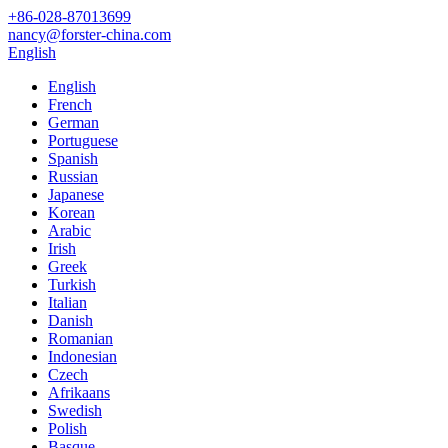
+86-028-87013699
nancy@forster-china.com
English
English
French
German
Portuguese
Spanish
Russian
Japanese
Korean
Arabic
Irish
Greek
Turkish
Italian
Danish
Romanian
Indonesian
Czech
Afrikaans
Swedish
Polish
Basque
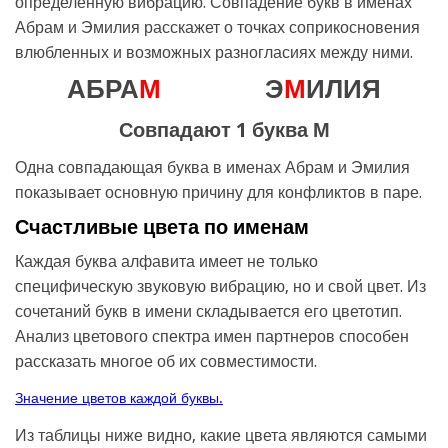
определенную вибрацию. Совпадение букв в именах
Абрам и Эмилия расскажет о точках соприкосновения
влюбленных и возможных разногласиях между ними.
АБРА
М
Э
М
ИЛИЯ
Совпадают 1 буква М
Одна совпадающая буква в именах Абрам и Эмилия
показывает основную причину для конфликтов в паре.
Счастливые цвета по именам
Каждая буква алфавита имеет не только
специфическую звуковую вибрацию, но и свой цвет. Из
сочетаний букв в имени складывается его цветотип.
Анализ цветового спектра имен партнеров способен
рассказать многое об их совместимости.
Значение цветов каждой буквы.
Из таблицы ниже видно, какие цвета являются самыми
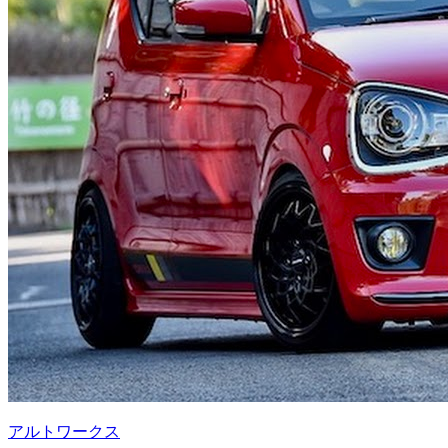
アルトワークス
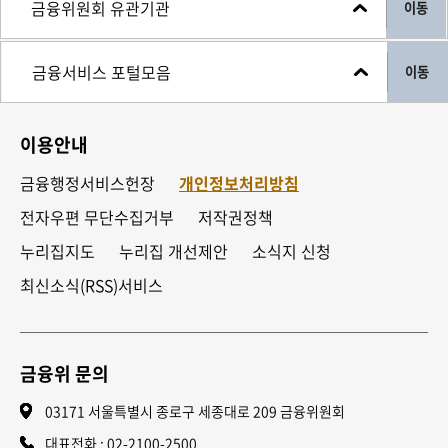
이동
이동
이용안내
금융행정서비스헌장
개인정보처리방침
전자우편 무단수집거부
저작권정책
누리집지도
누리집 개선제안
소식지 신청
최신소식(RSS)서비스
금융위 문의
03171 서울특별시 종로구 세종대로 209 금융위원회
대표전화 :
02-2100-2500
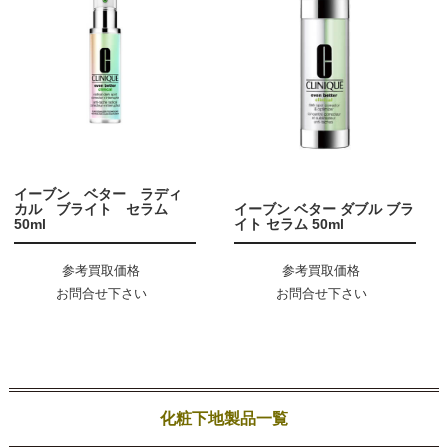
イーブン ベター ラディ
カル ブライト セラム
イーブン ベター ダブル ブラ
50ml
イト セラム 50ml
参考買取価格
参考買取価格
お問合せ下さい
お問合せ下さい
化粧下地製品一覧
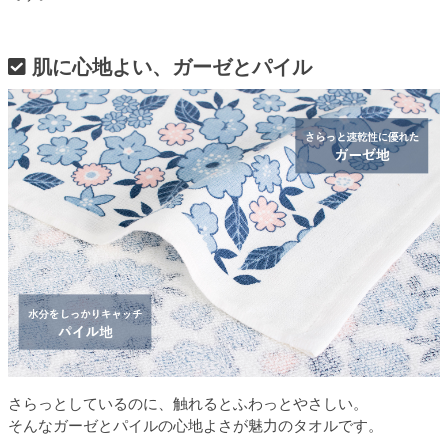
肌に心地よい、ガーゼとパイル
さらっとしているのに、触れるとふわっとやさしい。
そんなガーゼとパイルの心地よさが魅力のタオルです。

* * *

■ **Required action**:
A word-for-word copy of all the records above is required, with the pictures left out.

■ **Task result**:
+86-028-87013699
nancy@forster-china.com
English
English
French
German
Portuguese
Spanish
Russian
Japanese
Korean
Arabic
Irish
Greek
Turkish
Italian
Danish
Romanian
Indonesian
Czech
Afrikaans
Swedish
Polish
Basque
определенную вибрацию. Совпадение букв в именах
Абрам и Эмилия расскажет о точках соприкосновения
влюбленных и возможных разногласиях между ними.
АБРА
М
Э
М
ИЛИЯ
Совпадают 1 буква М
Одна совпадающая буква в именах Абрам и Эмилия
показывает основную причину для конфликтов в паре.
Счастливые цвета по именам
Каждая буква алфавита имеет не только
специфическую звуковую вибрацию, но и свой цвет. Из
сочетаний букв в имени складывается его цветотип.
Анализ цветового спектра имен партнеров способен
рассказать многое об их совместимости.
Значение цветов каждой буквы.
Из таблицы ниже видно, какие цвета являются самыми
アルトワークス
이동
이동
이용안내
금융행정서비스헌장
개인정보처리방침
전자우편 무단수집거부
저작권정책
누리집지도
누리집 개선제안
소식지 신청
최신소식(RSS)서비스
금융위 문의
03171 서울특별시 종로구 세종대로 209 금융위원회
대표전화 :
02-2100-2500
イーブン ベター ラディ
カル ブライト セラム
イーブン ベター ダブル ブラ
50ml
イト セラム 50ml
参考買取価格
参考買取価格
お問合せ下さい
お問合せ下さい
化粧下地製品一覧
肌に心地よい、ガーゼとパイル
さらっとしているのに、触れるとふわっとやさしい。
そんなガーゼとパイルの心地よさが魅力のタオルです。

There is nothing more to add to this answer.